We overrule appellant’s third point of error.
Jury Instruction
In his fourth point of error, appellant contends that the trial court erred in
incorrectly instructing the jury that his right to act in self-defense must be based on
a fear of bodily injury—as Penal Code subsection 9.31(a)
allows one to act in self-defense merely upon the use or attempted use of unlawful force. Specifically, the trial
court charged the jury as follows:
Upon the law of self-defense, you are instructed that a person is justified
in using force against another when and to the degree the person
believes the force is immediately necessary to protect himself against the
other person’s use or attempted use of unlawful force. Verbal
provocation alone is not a defense.
When a person is attacked with unlawful force, or he reasonably
believes he is under attack with unlawful force, and there is created in
the mind of such person a reasonable expectation or fear of some bodily
injury, then the law excuses or justifies such person in resorting to force
to the degree that he reasonably believes is immediately necessary,
viewed from his standpoint at the time, to protect himself from attack or
attempted attack. It is not necessary that there be an actual attack, as a
person has a right to defend himself from apparent danger as fully and
to the same extent as he would had the danger been real, provided that
he acted upon a reasonable apprehension of danger, as it appeared to
him at the time, and that he reasonably believed such force was
immediately necessary to protect himself against the other person’s use
or attempted use of unlawful force.
(Emphasis added). Thus, appellant contends that the “fear of some bodily injury”
language imposed an additional element not required by subsection 9.31(a).
When we review the charge to the jury, our first inquiry is whether the alleged
error was preserved. If so, any harm, regardless of the degree, is sufficient to require
reversal of the conviction. Almanza v. State, 686 S.W.2d 157, 171 (Tex. Crim. App.
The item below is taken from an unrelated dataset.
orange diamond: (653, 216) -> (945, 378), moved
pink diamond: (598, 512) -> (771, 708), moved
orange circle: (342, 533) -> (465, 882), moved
1984). Error is harmful if, looking at the entire jury charge, and the trial as a whole,
it is calculated to injure the rights of the defendant. Id. If the alleged error was not
preserved, however, the defendant must show that the harm was “egregious,” or so
harmful that the defendant was denied “a fair and impartial trial.” Id. at 171-72.
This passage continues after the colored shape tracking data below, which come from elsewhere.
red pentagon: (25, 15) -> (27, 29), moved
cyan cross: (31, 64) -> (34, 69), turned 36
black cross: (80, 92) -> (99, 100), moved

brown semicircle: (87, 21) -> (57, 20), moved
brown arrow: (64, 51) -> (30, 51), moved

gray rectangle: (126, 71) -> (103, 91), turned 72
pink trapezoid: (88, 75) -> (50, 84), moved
Appellant failed to preserve error by objection at trial. Thus, he must
demonstrate that any harm caused by the complained-of error was “egregious.” We
find that he has failed to do so.
In the instant case, “bodily injury” was defined in the jury charge as “physical
pain, illness or any impairment of physical condition.” The evidence presented by
appellant of complainant’s unlawful force included (1) her striking him, (2) her
ripping his shirt, and (3) her grabbing onto his leg as he attempted to leave. This
evidence was uncontroverted. Although Penal Code subsection 9.31(a) does not
require a reasonable expectation or fear of some bodily injury, Tex. Pen. Code Ann.
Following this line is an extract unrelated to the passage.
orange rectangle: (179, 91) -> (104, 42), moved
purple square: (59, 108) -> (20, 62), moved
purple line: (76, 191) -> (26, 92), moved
§ 9.31(a), because the evidence was uncontroverted that complainant had not only
attacked appellant, but had struck him so that he had a reasonable expectation or fear
of some bodily injury, the erroneous jury instruction did not raise appellant’s burden
and thus did not cause appellant any harm. See Zuliani v. State, 52 S.W.3d 825, 831-32 (Tex. App.—Austin 2001), rev’d on other grounds, 97 S.W.3d 589 (Tex. Crim.
App. 2003). On these facts, we hold that appellant has failed to show that the
erroneous jury instruction caused egregious harm.
We overrule appellant’s fourth point of error.
Conclusion
We affirm the judgment of the trial court.
Laura Carter Higley
Justice
Panel consists of Justices Taft, Hanks, and Higley.
Do not publish. Tex. R. App. P. 47.2(b).